Five adults fit comfortably in the Grand Cherokee, with supportive buckets up front. Rivals like the Ford Explorer get more leg room, but the Jeep is no slouch. If a third row is a must, you’re out of luck – the related Dodge Durango will serve you better.
The only place the Grand Cherokee’s cabin falters is cargo space. Its 36.3 cubic feet expands to 63 with the seats folded, which is more than 20 cubic feet shy of rivals like the Explorer or Kia Telluride.
What Jeep still does better than nearly anyone else is off-road capability.

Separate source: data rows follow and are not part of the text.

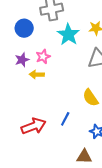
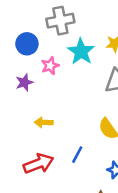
pink star: (43, 57) -> (50, 66), moved
yellow arrow: (37, 75) -> (44, 122), moved

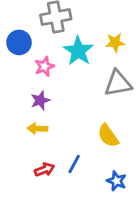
purple star: (24, 82) -> (40, 100), moved
red arrow: (39, 164) -> (44, 170), moved, size x0.6

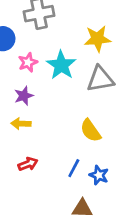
yellow star: (115, 42) -> (97, 39), size x1.4
cyan star: (78, 51) -> (61, 65), moved
blue line: (74, 164) -> (74, 168), moved

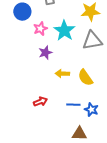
purple star: (24, 96) -> (45, 53), moved
yellow arrow: (21, 124) -> (62, 74), moved
blue line: (74, 168) -> (73, 105), turned 64

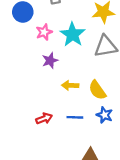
blue line: (73, 105) -> (75, 117), moved
blue star: (91, 110) -> (104, 115), moved

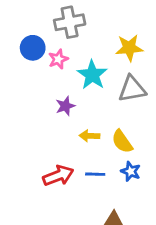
pink star: (44, 32) -> (58, 59), moved
red arrow: (44, 119) -> (58, 176), size x1.5

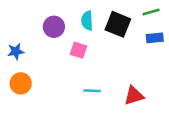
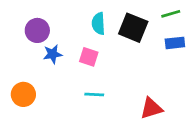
purple circle: (54, 27) -> (37, 30), moved
blue star: (16, 51) -> (53, 54), moved
cyan line: (92, 91) -> (94, 94), moved

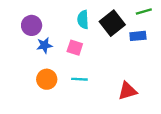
black square: (133, 28) -> (112, 23), turned 30
blue rectangle: (175, 43) -> (138, 36), moved
orange circle: (23, 94) -> (47, 79), moved

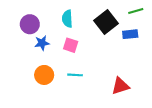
cyan semicircle: (83, 20) -> (67, 19), moved

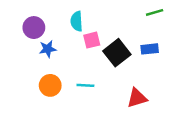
black square: (106, 22) -> (117, 53), moved
blue rectangle: (130, 34) -> (150, 49), moved
pink square: (71, 45) -> (92, 40), moved, turned -32

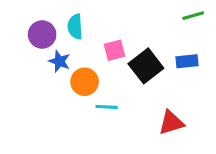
cyan semicircle: (77, 21) -> (75, 27), moved
blue star: (48, 49) -> (59, 61), turned 30
orange circle: (50, 85) -> (85, 82), moved

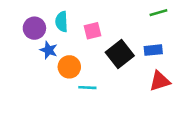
pink square: (115, 50) -> (93, 31), moved
red triangle: (171, 123) -> (160, 81), moved

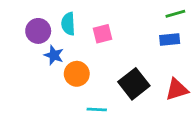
blue rectangle: (153, 50) -> (170, 39), moved
black square: (120, 54) -> (134, 84), moved
cyan line: (87, 88) -> (97, 110), moved

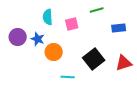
green line: (175, 14) -> (97, 10), moved
purple circle: (38, 31) -> (18, 37), moved

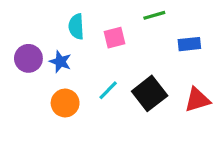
orange circle: (54, 52) -> (65, 103), moved
cyan line: (68, 77) -> (108, 90), moved, turned -48

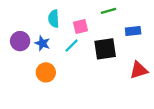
cyan line: (108, 90) -> (72, 46), moved
black square: (150, 93) -> (105, 49), moved, turned 30

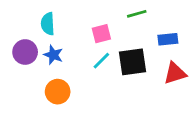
cyan semicircle: (54, 19) -> (48, 24), moved
cyan line: (72, 46) -> (101, 61), moved
red triangle: (139, 70) -> (175, 73), moved

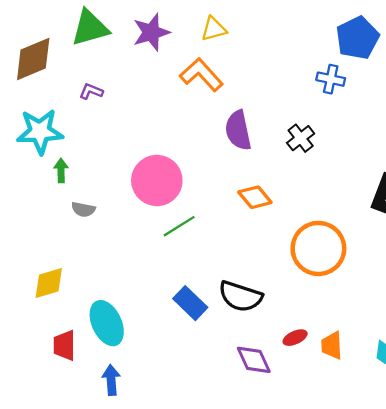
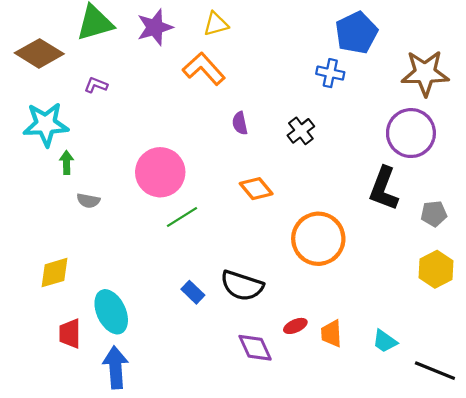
brown diamond: (33, 59) -> (39, 53), turned 54
purple semicircle: (238, 130) -> (240, 123), size x0.6
blue rectangle: (190, 303) -> (193, 292), size x0.7
blue arrow: (111, 380) -> (116, 367), size x1.4

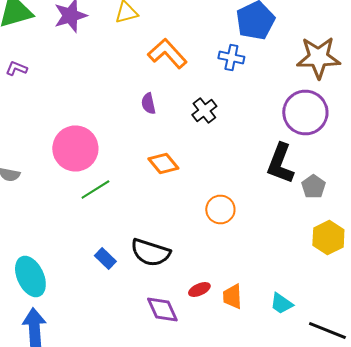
orange L-shape: (204, 69) -> (167, 54), moved
gray pentagon: (434, 214) -> (313, 186), moved, turned -30
orange circle: (318, 239) -> (220, 210), size x0.6

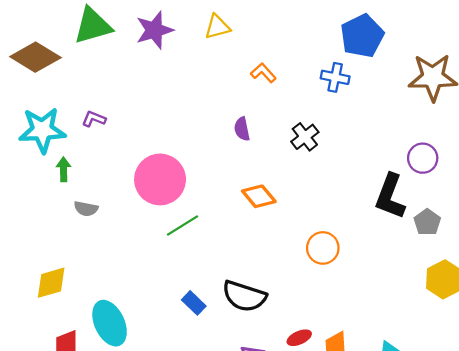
orange L-shape: (167, 54) -> (263, 73), size x0.6
purple L-shape: (16, 68) -> (94, 119), moved
purple circle: (305, 112) -> (423, 158), moved, size x0.6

The Grand Cherokee gets various versions of Jeep’s Quadra-Trac all-wheel-drive system, which range from adventurous to nigh unstoppable.
Upper trims also get an air suspension that can lift the car up for 11.3 inches of ground clearance, or lower it for (relatively) improved fuel economy. It’s all very impressive. I off-roading is on the docket, few SUVs short of a Jeep Wrangler will improve on the Grand Cherokee.
Looks (and price) to match. Although small changes have kept it competitive, the Grand Cherokee has been on the market for nearly a decade. It’s kept the same basic formula throughout: the seven-slot grille, trapezoidal wheel arches, and slabby sides. Somehow, it all still works.
The price has risen through the years, and the cheapest Grand Cherokee Laredo now costs more than $35,000. That's asking a lot for an old platform, especially when an Explorer, Honda Passport, or Hyundai Palisade can all be had for cheaper.
At the other end of the spectrum is the ludicrous Grand Cherokee Trackhawk. Borrowing a Hellcat engine from Dodge’s muscle cars, the Trackhawk goes from 0-60 mph in 3.5 seconds. It also costs close to six figures, but we’re guessing the target audience won’t care.
Spoiled for choice. Between those two extremes is an extensive and customizable lineup numbering no fewer than 10 trim levels. From base form, the Grand Cherokee can be tweaked to add more luxury, more capability, or both. Upper trims have the materials to compete with luxury badges, but base trims do less to spoil.
The Grand Cherokee also gets a healthy selection of powertrains, although the turbodiesel of yore is sadly departed. The base V6 engine isn’t bad, but the optional 5.7-liter V8 is better. Paired with an eight-speed automatic transmission, it makes for a smooth drive and boosts towing capacity to 7,200 pounds.
Sadly, that engine is limited to upper trims. For best value, the Grand Cherokee Limited upgrades infotainment and upholstery without inflating the price too badly. It also opens up the best of Jeep’s off-road packages, which are enough for all but the most dedicated trail warriors.
Spotty safety. The Grand Cherokee shows its age in places. Safety features like automatic emergency braking are notably absent from base trims and optional elsewhere. As more manufacturers make these features standard, Jeep looks increasingly old-fashioned.
Good crash test scores can assuage worries about safety tech, but the Grand Cherokee doesn’t excel in that arena either. The IIHS gave it poor marks in overlap tests on both sides, and it wasn’t complimentary about the headlights.
Fuel economy is equally Luddite, maxing out at a disappointing 21 miles per gallon combined, according to the EPA. Larger engines are even thirstier, all the way up to the Trackhawk, which is stuck in the low teens. Against models like the Toyota Highlander Hybrid, running costs are high.
Final thoughts. The 2021 Jeep Grand Cherokee stays true to its identity, and its fans will surely continue to flock to the showrooms. It remains supremely capable, with more than enough refinement for most buyers.
All the same, the competition is sharper and cheaper, and the Grand Cherokee is aging. Next year should bring a new generation, and we hope Jeep will fix sorely the outdated safety and efficiency.